Discutamos las vitaminas liposolubles. La vitamina A o retinol (su nombre científico) se encuentra en las carnes rojas y especialmente en las verduras de hojas verde oscuro (como las espinacas, acelgas, berros, lechugas, etc.) y frutas rojas, amarillas y anaranjadas. Su función en el cuerpo está relacionada con la correcta visión, pero además es un muy poderoso antioxidante. Los antioxidantes, como su nombre lo indica, son las moléculas que nos protegen de la acción dañina de los radicales (o moléculas inestables) del oxígeno que se desprende de la combustión de los coches y de otras fuentes de contaminación y que son las responsables del envejecimiento temprano de nuestros tejidos. Cuando nuestros tejidos son atacados por estos “radicales libres” son mucho más susceptibles a alterarse, causando crecimientos cancerosos y otras alteraciones inmunes, pero también son más débiles y resisten menos el ataque de las infecciones y envejecen más rápido, con lo que nos vemos más arrugados, perdemos pelo y nos llenamos de pecas. En una ciudad como el Distrito Federal, donde estamos continuamente expuestos al ataque de los radicales del oxígeno es especialmente importante asegurarnos de que consumimos cantidades suficientes de vitaminas antioxidantes como la A, pero también como la C (ácido ascórbico) y la E (tocoferoles).

La vitamina D o calciferol es la responsable de fijar al calcio y al fósforo en nuestros huesos, lo que los vuelve más firmes y resistentes. La acción de fijar a los minerales a los huesos requiere de luz ultravioleta del sol (de allí la recomendación de asolear a los recién nacidos). La vitamina D se encuentra en los productos lácteos, pero también puede ser sintetizada por nuestro organismo.

La vitamina E o tocoferoles se encuentra en las carnes rojas y otras grasas de origen animal como la mantequilla y también en la cáscara de los cereales, y por lo tanto, en los productos de cereal integral. Su principal función es como antioxidante, aunque participa en numerosas reacciones en el cuerpo.

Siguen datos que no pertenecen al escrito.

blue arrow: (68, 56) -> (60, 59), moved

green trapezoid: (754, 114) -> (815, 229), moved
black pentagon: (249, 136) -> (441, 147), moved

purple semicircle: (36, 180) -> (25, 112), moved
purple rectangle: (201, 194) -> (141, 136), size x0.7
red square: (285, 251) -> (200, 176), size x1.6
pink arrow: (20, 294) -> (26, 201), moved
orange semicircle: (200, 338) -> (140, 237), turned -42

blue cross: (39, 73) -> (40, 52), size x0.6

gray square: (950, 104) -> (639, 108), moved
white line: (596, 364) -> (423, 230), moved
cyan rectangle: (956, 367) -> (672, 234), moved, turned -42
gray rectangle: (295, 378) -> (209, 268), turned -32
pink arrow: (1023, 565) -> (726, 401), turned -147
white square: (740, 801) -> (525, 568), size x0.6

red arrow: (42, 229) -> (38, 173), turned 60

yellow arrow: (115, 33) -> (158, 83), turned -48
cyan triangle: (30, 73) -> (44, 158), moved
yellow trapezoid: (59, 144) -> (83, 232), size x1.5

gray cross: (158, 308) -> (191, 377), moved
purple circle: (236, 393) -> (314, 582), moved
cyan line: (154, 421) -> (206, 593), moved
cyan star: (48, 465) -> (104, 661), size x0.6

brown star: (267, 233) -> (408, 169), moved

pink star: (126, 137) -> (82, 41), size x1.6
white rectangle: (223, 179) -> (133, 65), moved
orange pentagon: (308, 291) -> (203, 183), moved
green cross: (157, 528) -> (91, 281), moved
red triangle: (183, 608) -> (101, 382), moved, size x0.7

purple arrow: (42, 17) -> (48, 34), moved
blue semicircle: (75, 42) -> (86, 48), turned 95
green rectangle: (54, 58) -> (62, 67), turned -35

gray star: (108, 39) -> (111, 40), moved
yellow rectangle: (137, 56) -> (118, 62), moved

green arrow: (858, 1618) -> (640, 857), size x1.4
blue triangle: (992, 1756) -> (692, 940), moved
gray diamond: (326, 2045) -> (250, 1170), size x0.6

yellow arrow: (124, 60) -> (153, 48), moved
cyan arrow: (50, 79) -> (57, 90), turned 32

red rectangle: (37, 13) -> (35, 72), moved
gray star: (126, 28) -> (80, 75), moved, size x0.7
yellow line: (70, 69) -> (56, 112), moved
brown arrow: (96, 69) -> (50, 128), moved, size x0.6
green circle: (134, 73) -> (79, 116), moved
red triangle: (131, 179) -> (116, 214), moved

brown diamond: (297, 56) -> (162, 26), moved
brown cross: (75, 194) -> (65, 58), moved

La vitamina K es una sustancia relacionada con la correcta coagulación de la sangre. Las personas que tienen propensión a los infartos o que han sido diagnosticados con enfermedad cardiovascular o alta tensión arterial deben de tener mucho cuidado con la suplementación de esta vitamina, ya que en exceso puede favorecer la formación de coágulos sanguíneos que pueden provocar infartos, embolias y otros padecimientos. El efecto contrario, o sea el adelgazamientos de la sangre se logra cuando se suplementa a los individuos con pequeñas dosis de aspirina. Sin embargo, su ingesta indiscriminada también acarrea riesgos para la salud, pues estas personas tienen problemas para cicatrizar en caso de accidente u operación quirúrgica. Por lo tanto, el balance ideal de vitamina K y aspirina debe ser determinado por un médico. Para los que no tenemos enfermedades relacionadas con la coagulación sanguínea, lo ideal es obtener la vitamina K de la dieta, de la que se obtiene en cantidades suficientes fácilmente.